Güncel

“Artık yeter, can korkusuyla çalışmak istemiyoruz”

Eğitimciler, İstanbul'un Eyüp ilçesinde bulunan özel bir okulda müdür olarak görev yapan emekli öğretmen İbrahim Oktugan'ın bir öğrencisi tarafından öldürülmesine sert tepki gösterdi.

Abone Ol

Çorum’da şiddete karşı eylem kararı alan eğitim sendikaları, bir günlük iş bıraktı. Eğitim-Sen, Eğitim-İş ve Hürriyetçi Eğitim-Sen tarafından Kadeş Barış Meydanı’nda kitlesel bir basın açıklaması düzenlendi.
KESK’e bağlı Eğitim-Sen, Özdoğanlar Kavşağı önünde toplanarak basın açıklamasının yapılacağı Kadeş Meydanı’na sloganlar ve ıslıklar eşliğinde yürüdü. Katılımın bir hayli yoğun olduğu yürüyüşte, “Susma haykır, öğretmene sahip çık”, “Susma sustukça sıra sana gelecek”, “Baskılar bizi yıldıramaz” sloganları atıldı. 


CHP Çorum Milletvekili Mehmet Tahtasız, CHP İl Başkan Vekili Halil Ünal, Merkez İlçe Başkanı Ulaş Utku Taşar, Belediye Meclisi Grup Başkanvekili Aslan Kaya, EMEP İl Başkanı Muharrem Özünel, EMEP Merkez İlçe Başkanı Hikmet Aydın ve çok sayıda siyasi parti ve STK temsilcisinin de destek verdiği eylemde ilk konuşmayı yapan Hürriyetçi Eğitim-Sen Çorum Şube Başkanı Mahmut Alparslan, öğretmenlere yönelik şiddetin adım adım tırmandığını ve işin artık cinayet noktasına kadar geldiğini söyledi. 


Alparslan’ın ardından bir konuşma yapan Eğitim-İş Çorum Şube Başkanı Selim Bozkurt, “Millî Eğitim Bakanlığı ve siyasi iktidarın eğitim emekçilerine yönelik söylem ve yaklaşımları ile Öğretmenlik Meslek Kanunu üzerinden emeğimizin değersizleştirildiği, mesleğimizin itibarsızlaştırdığı koşullarda, savaşlarda bile hedef alınmayan eğitim emekçileri okullarda şiddetin hedefi olmaya devam etmektedir.
Önceki gün ömrünün büyük bölümünü eğitime ve öğrencilerine adamış olan bir meslektaşımızı hayattan ve öğrencilerinden koparan ne basit bir öfke krizi ne failin öğrenci oluşu ne de failin uyruğu ile ilgilidir” dedi. 
Cinayetin arkasındaki zihniyetin, eğitimcileri ötekileştiren, her fırsatta tehdit ederek hedef haline getiren ve mesleğin itibarını ayaklar altına alanlar olduğunu kaydeden Bozkurt, “Öğretmenler, toplumun temel taşlarını döşeyen, gelecek nesilleri yetiştiren ve aydınlık bir geleceğe rehberlik eden mimarlardır.
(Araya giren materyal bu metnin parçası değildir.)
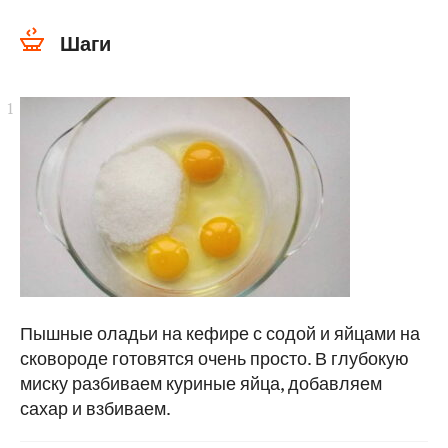
Шаги
Пышные оладьи на кефире с содой и яйцами на
сковороде готовятся очень просто. В глубокую
миску разбиваем куриные яйца, добавляем
сахар и взбиваем.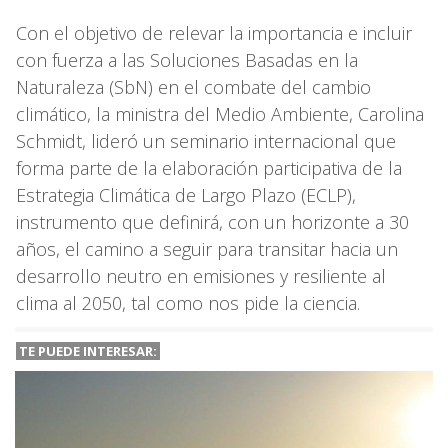
Con el objetivo de relevar la importancia e incluir
con fuerza a las Soluciones Basadas en la
Naturaleza (SbN) en el combate del cambio
climático, la ministra del Medio Ambiente, Carolina
Schmidt, lideró un seminario internacional que
forma parte de la elaboración participativa de la
Estrategia Climática de Largo Plazo (ECLP),
instrumento que definirá, con un horizonte a 30
años, el camino a seguir para transitar hacia un
desarrollo neutro en emisiones y resiliente al
clima al 2050, tal como nos pide la ciencia.
TE PUEDE INTERESAR: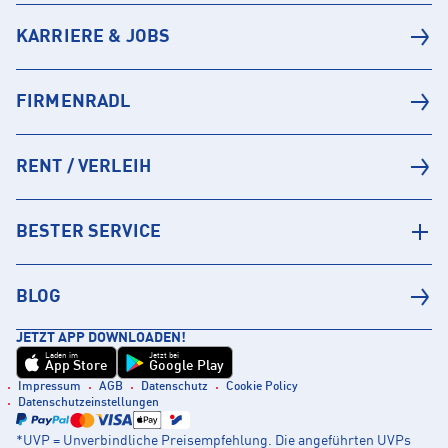
KARRIERE & JOBS
FIRMENRADL
RENT / VERLEIH
BESTER SERVICE
BLOG
JETZT APP DOWNLOADEN!
Laden im
Jetzt bei
App Store
Google Play
Impressum
AGB
Datenschutz
Cookie Policy
Datenschutzeinstellungen
*UVP = Unverbindliche Preisempfehlung. Die angeführten UVPs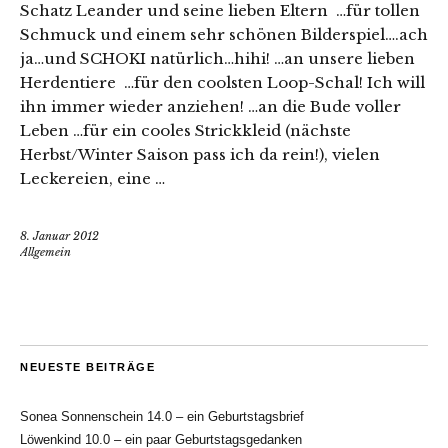
Schatz Leander und seine lieben Eltern …für tollen
Schmuck und einem sehr schönen Bilderspiel….ach
ja…und SCHOKI natürlich…hihi! …an unsere lieben
Herdentiere …für den coolsten Loop-Schal! Ich will
ihn immer wieder anziehen! …an die Bude voller
Leben …für ein cooles Strickkleid (nächste
Herbst/Winter Saison pass ich da rein!), vielen
Leckereien, eine …
8. Januar 2012
Allgemein
NEUESTE BEITRÄGE
Sonea Sonnenschein 14.0 – ein Geburtstagsbrief
Löwenkind 10.0 – ein paar Geburtstagsgedanken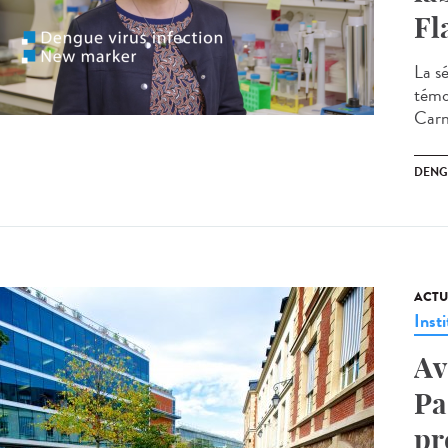
Fl
La s
témo
Carn
DENG
ACTU
Insti
Av
Pa
pr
Öğretmene yapılan her saldırı, tüm topluma ve ülkenin geleceğine yapılmış bir saldırıdır. Unutmayalım ki, eğitimsiz bir toplum, karanlığa mahkûmdur” dedi. 
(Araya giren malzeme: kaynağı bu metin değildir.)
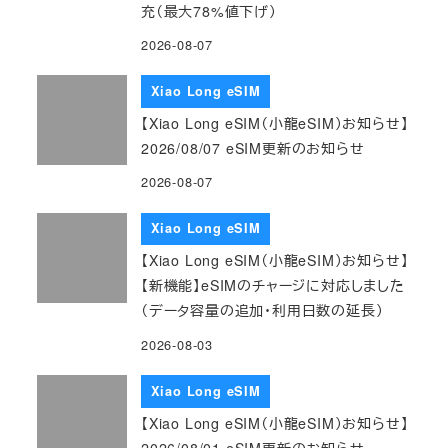
充（最大78%値下げ）
2026-08-07
Xiao Long eSIM
【Xiao Long eSIM（小龍eSIM）お知らせ】
2026/08/07 eSIM更新のお知らせ
2026-08-07
Xiao Long eSIM
【Xiao Long eSIM（小龍eSIM）お知らせ】
【新機能】eSIMのチャージに対応しました
（データ容量の追加・利用日数の延長）
2026-08-03
Xiao Long eSIM
【Xiao Long eSIM（小龍eSIM）お知らせ】
2026/08/01 eSIM更新のお知らせ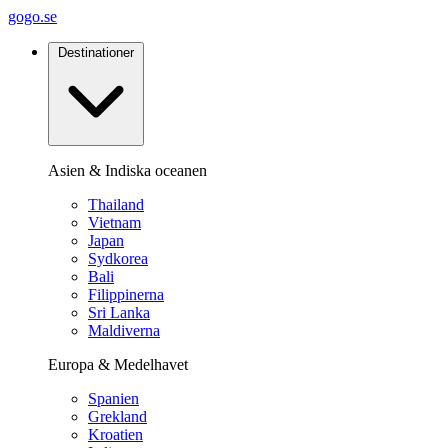
gogo.se
Destinationer
Asien & Indiska oceanen
Thailand
Vietnam
Japan
Sydkorea
Bali
Filippinerna
Sri Lanka
Maldiverna
Europa & Medelhavet
Spanien
Grekland
Kroatien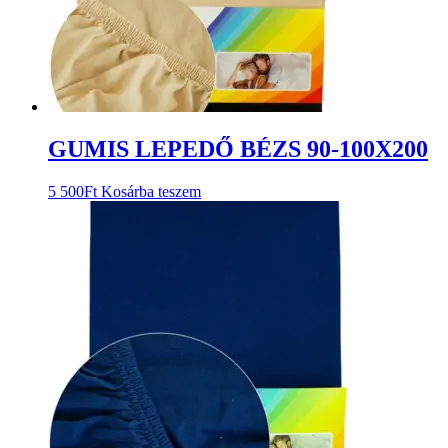
GUMIS LEPEDŐ BÉZS 90-100X200
5 500
Ft
Kosárba teszem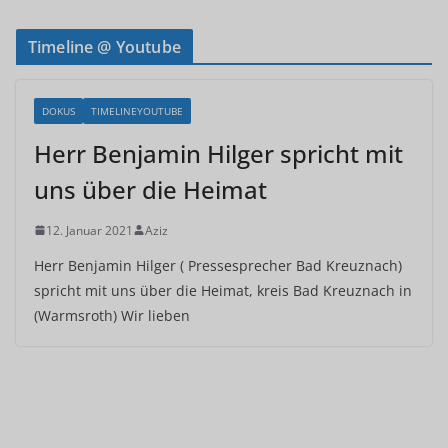
Timeline @ Youtube
DOKUS
TIMELINEYOUTUBE
Herr Benjamin Hilger spricht mit
uns über die Heimat
12. Januar 2021
Aziz
Herr Benjamin Hilger ( Pressesprecher Bad Kreuznach)
spricht mit uns über die Heimat, kreis Bad Kreuznach in
(Warmsroth) Wir lieben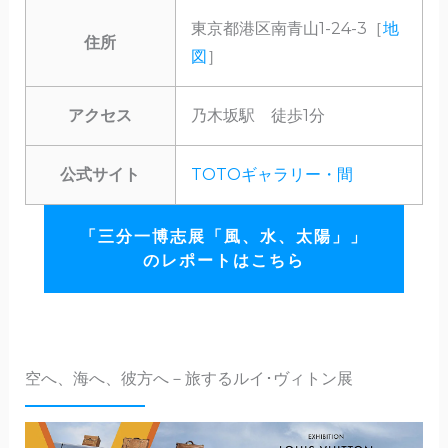
東京都港区南青山1-24-3［
地
住所
図
］
アクセス
乃木坂駅 徒歩1分
公式サイト
TOTOギャラリー・間
「三分一博志展「風、水、太陽」」
のレポートはこちら
空へ、海へ、彼方へ－旅するルイ･ヴィトン展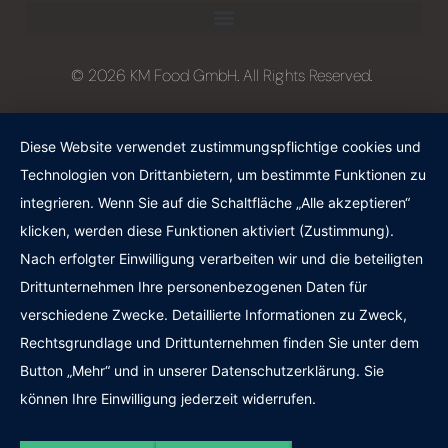
© 2026 KM Food GmbH. All Rights Reserved.
Diese Website verwendet zustimmungspflichtige cookies und
Technologien von Drittanbietern, um bestimmte Funktionen zu
integrieren. Wenn Sie auf die Schaltfläche „Alle akzeptieren“
klicken, werden diese Funktionen aktiviert (Zustimmung).
Nach erfolgter Einwilligung verarbeiten wir und die beteiligten
Drittunternehmen Ihre personenbezogenen Daten für
verschiedene Zwecke. Detaillierte Informationen zu Zweck,
Rechtsgrundlage und Drittunternehmen finden Sie unter dem
Button „Mehr“ und in unserer Datenschutzerklärung. Sie
können Ihre Einwilligung jederzeit widerrufen.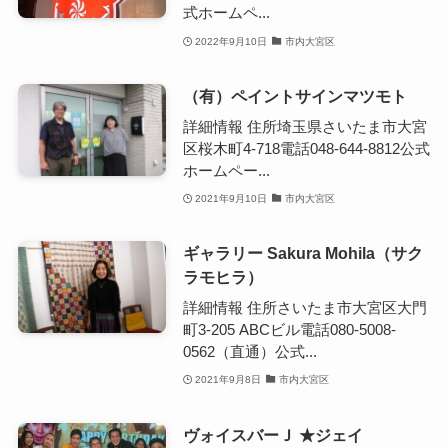
式ホームペ...
2022年9月10日
市内大宮区
（有）ペイントサインマツモト
詳細情報 住所埼玉県さいたま市大宮
区桜木町4-718電話048-644-8812公式
ホームペー...
2021年9月10日
市内大宮区
ギャラリー Sakura Mohila（サク
ラモヒラ）
詳細情報 住所さいたま市大宮区大門
町3-205 ABCビル電話080-5008-
0562（直通）公式...
2021年9月8日
市内大宮区
ヴォイスバーＪ ★ジェイ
“OKULDA ŞİDDETİ ÖNLEMEK İÇİN DAHA KAÇ EĞİTİM 
EMEKÇİSİNİN CAN VERMESİ GEREKİYOR?”
Eğitim-Sen Çorum Şube Başkanı Kenan Sırma ise, iktidarın ve MEB’in plansızlığı nedeniyle okulların güvenlik açısından ciddi risk altında olduğunu söyledi. 
Her suç gibi bu suçun da azmettiricileri olduğunu biliyor ve onları çok iyi tanıdıklarını kaydeden Sırma, “Okullardaki şiddetin arkasındaki nedenler ortaya çıkarılmalı,  eğitim emekçilerinin can güvenliği sağlanmalıdır. 
Okulda şiddetin son bulması için MEB’i acilen harekete geçmeye ve önlem almaya çağırıyoruz. Okullarda yaşanan şiddet olaylarındaki korkutucu tırmanışı engellemek için bir an önce eğitimde şiddet yasası çıkarılmalıdır. Eğitim kurumlarının tümünde, şiddetle mücadele etmek için alınması gereken somut önlemleri, ne yapılacağını ve nasıl önleneceğini gösteren bir eylem planı hazırlanmalıdır. 
Ahlak bekçiliğine soyunan RTÜK’ün toplumsal şiddeti başlıca gündemi haline getirip, mafya ve suç temalı TV yapımlarını denetlemesi sağlanmalıdır.
İçine bin bir tane gereksiz ve hatta zararlı içeriklerle doldurulan müfredat yerine şiddetin çağdışı ve yanlış olduğunu öğreten, toplumsal yaşam dersleri içeren öğretim programları hazırlanmalıdır. 
Kendimizin ve öğrencilerimizin canından endişe ederek okula gitmek istemiyor, can güvenliğimizin olmadığı bir eğitim sistemini kabul etmiyoruz” şeklinde konuştu.